By separating each responsibility in it’s own class and source file, we reduce the impact of our chances to the system. We reduce the risk of our change conflicting with other changes or breaking other functionalities.

Rule of thumb: If you don’t have to touch a class, you will not break it.

Hard to test

We need to write tests in order to make sure our system is working correctly, even after we changed the implementation.

You need to think of every edge case and every scenario to ensure your test suite is rock solid and no line of code is untested.

Imagine what a test suite for the Wenger Giant Knife 2007 might look like. You need to test all 81 tools. And all the possible functionalities this tools provide. You probably end up with a huge set of tests, that take a lot of time to perform.

Now, when the screwdriver is swapped out, you need to perform all those tests again to ensure nothing else broke. The knife’s test need to be performed again, even though it not directly affected by the change request.

The problem for having big classes with multiple responsibilities is not the execution time of the tests, even though the fact that code that should’t be affected needs to be tested again is worrying.

The actual benefit in having small classes is, that it’s easier to come up with all the test cases you need while keeping your tests understandable and maintainable (single responsibility, anyone?). Another factor is, that a class with multiple responsibilities tends to have a lot of dependencies. The CustomerService talks to the database, so it probably has some sort of library for that. It also renders HMTL and serializes JSON. Those probably add another dependencies.

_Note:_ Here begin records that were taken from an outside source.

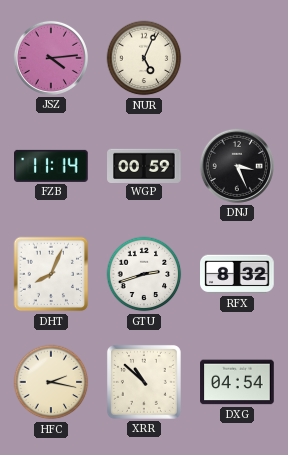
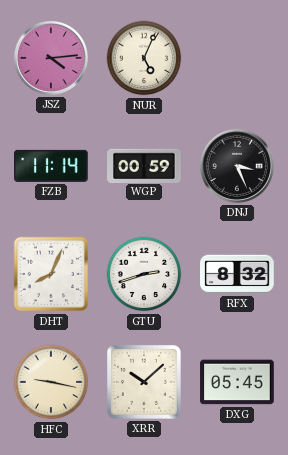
HFC: 2:17 -> 9:17
XRR: 10:52 -> 10:08
DXG: 04:54 -> 05:45
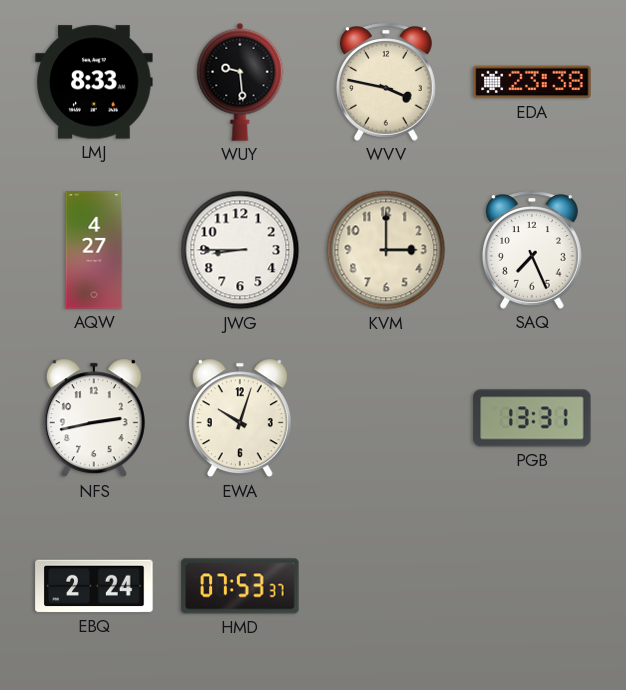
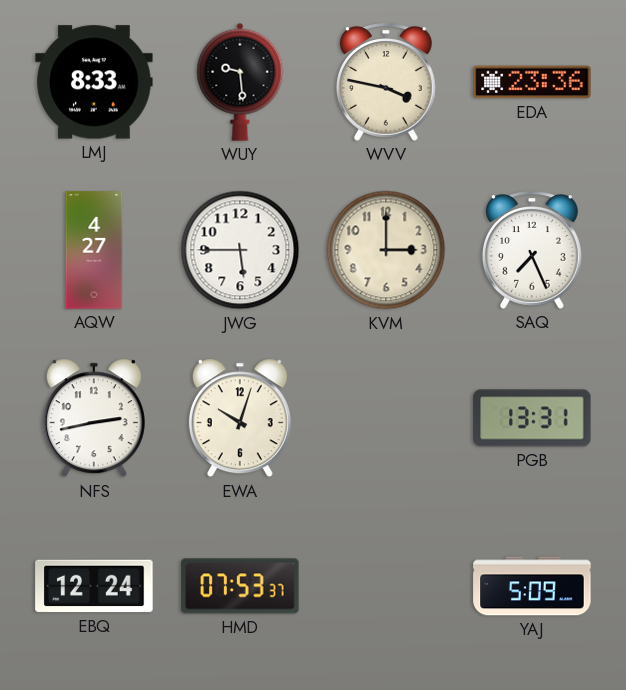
EDA: 23:38 -> 23:36
JWG: 8:45 -> 5:45
EBQ: 2:24 -> 12:24
YAJ: none -> 5:09
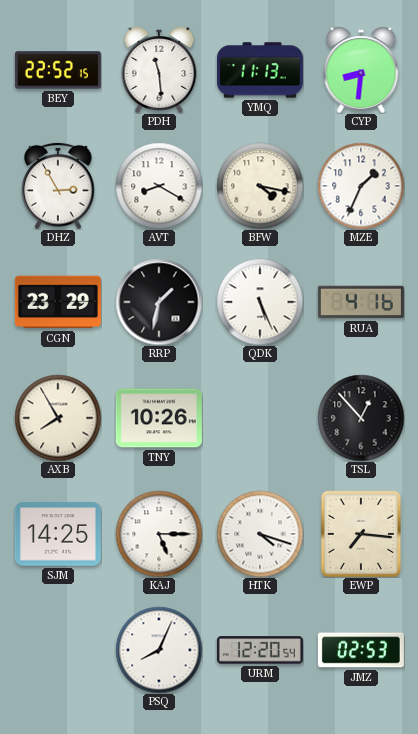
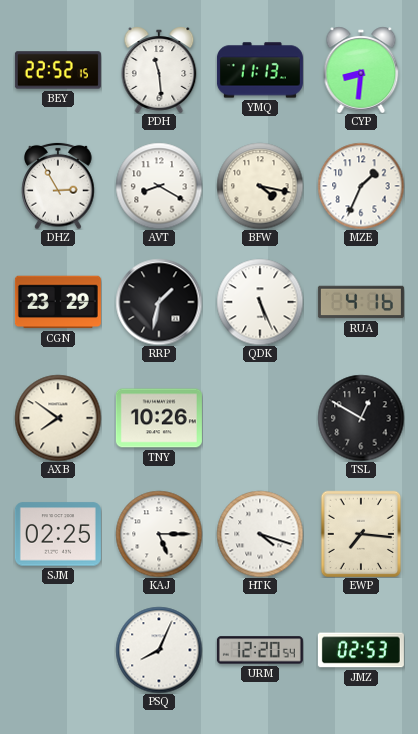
AXB: 7:55 -> 7:51
TSL: 12:53 -> 12:50
SJM: 14:25 -> 02:25
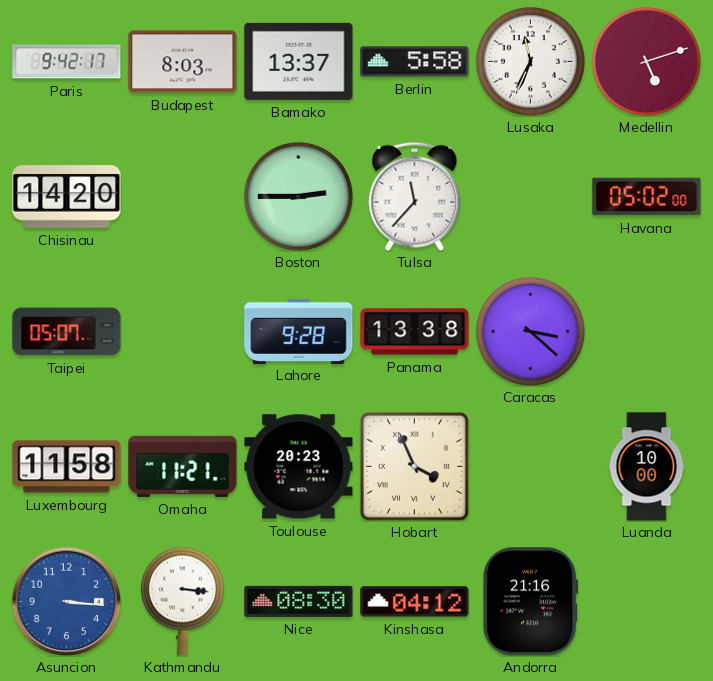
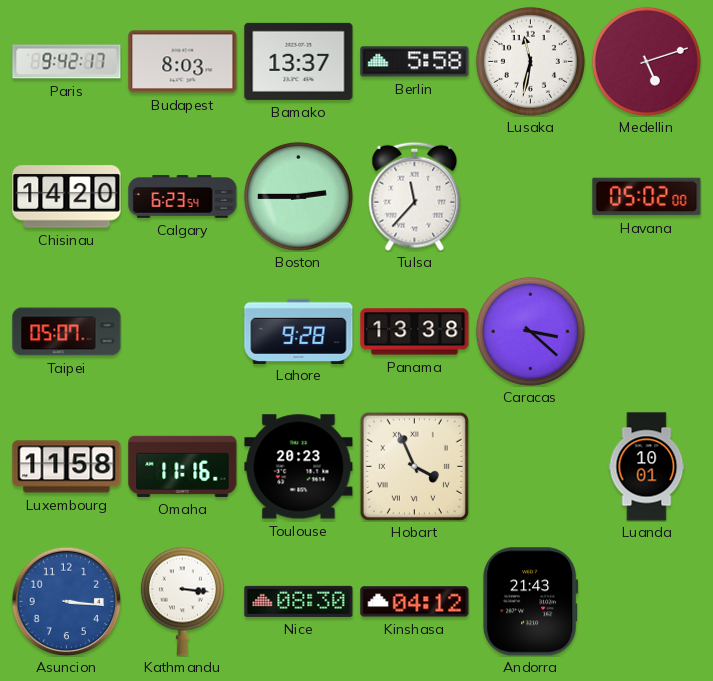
Lusaka: 11:34 -> 11:32
Calgary: none -> 6:23
Omaha: 11:21 -> 11:16
Luanda: 10:00 -> 10:01
Andorra: 21:16 -> 21:43
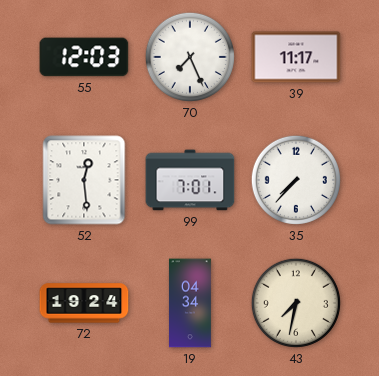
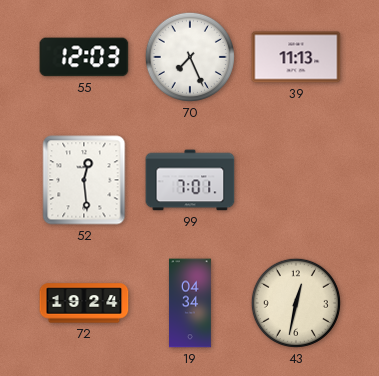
39: 11:17 -> 11:13
35: 7:37 -> none
43: 7:32 -> 12:32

In tests, you usually don’t want to talk to a real database, you want to mock it out. By reducing the number of responsibilities, we reduce the number of dependencies that need to be mocked and therefore a huge pain point when writing tests.

Hard to reuse

When it comes to reusability, I found that the smaller the classes the better. If you only need a certain functionality, but the class it provides also deals with other stuff, you can hardly reuse it.

Maybe the functionality you need lives in an ambiguously named class. First off you need to know the functionality is in there (ambiguous named classes make the application harder to understand, don’t they?). Secondly you need to deal with the fact that even though another responsibility said class change, your code might break. This is because having multiple responsibilities in one class couples them, and therefore couples all the depending classes as well. (It’s really hard to change classes, with multiple responsibilities, right?)

If you look at the UML for the CustomerService you notice that the responsibility for dealing with the database is actually private. It’s locked away in the class. This is another reason we can’t reuse the code.

You probably end up with duplicating the logic, which frankly is as bad, because we when a change occurs we might forget it in one place. Let alone the tediousness of editing the same code in multiple places over and over again.

By separating each responsibility in it’s own class, it’s easy to reuse it. I like to think of classes as building blocks to put an application together. It’s nicer to deal with small atomic building blocks, than big ones, that won’t fit.

Wrap Up

Since we know by now how separating our responsibilities can benefit us, let’s revisit our example again. The problem seems to be that we can’t reuse the database logic, because it’s coupled to the html rendering. Our only way of providing a JSON API without duplicating the code was to put it in the same class and therefore coupling the JSON handling with the HTML rendering. Not only does it make the class harder to understand, it also leads to fragility, because any change to the HTML rendering might break our JSON API.

The key here is to separate the rendering logic from the database logic. Doing this enables us to reuse our database code while giving us the ability to support new output formats or modify existing ones without affecting the others. It also keeps each class nice and short and enables us to give them a concise name. We now have a maintainable and understandable system in place, that can be easily modified and enhanced without having to worry about breaking working code.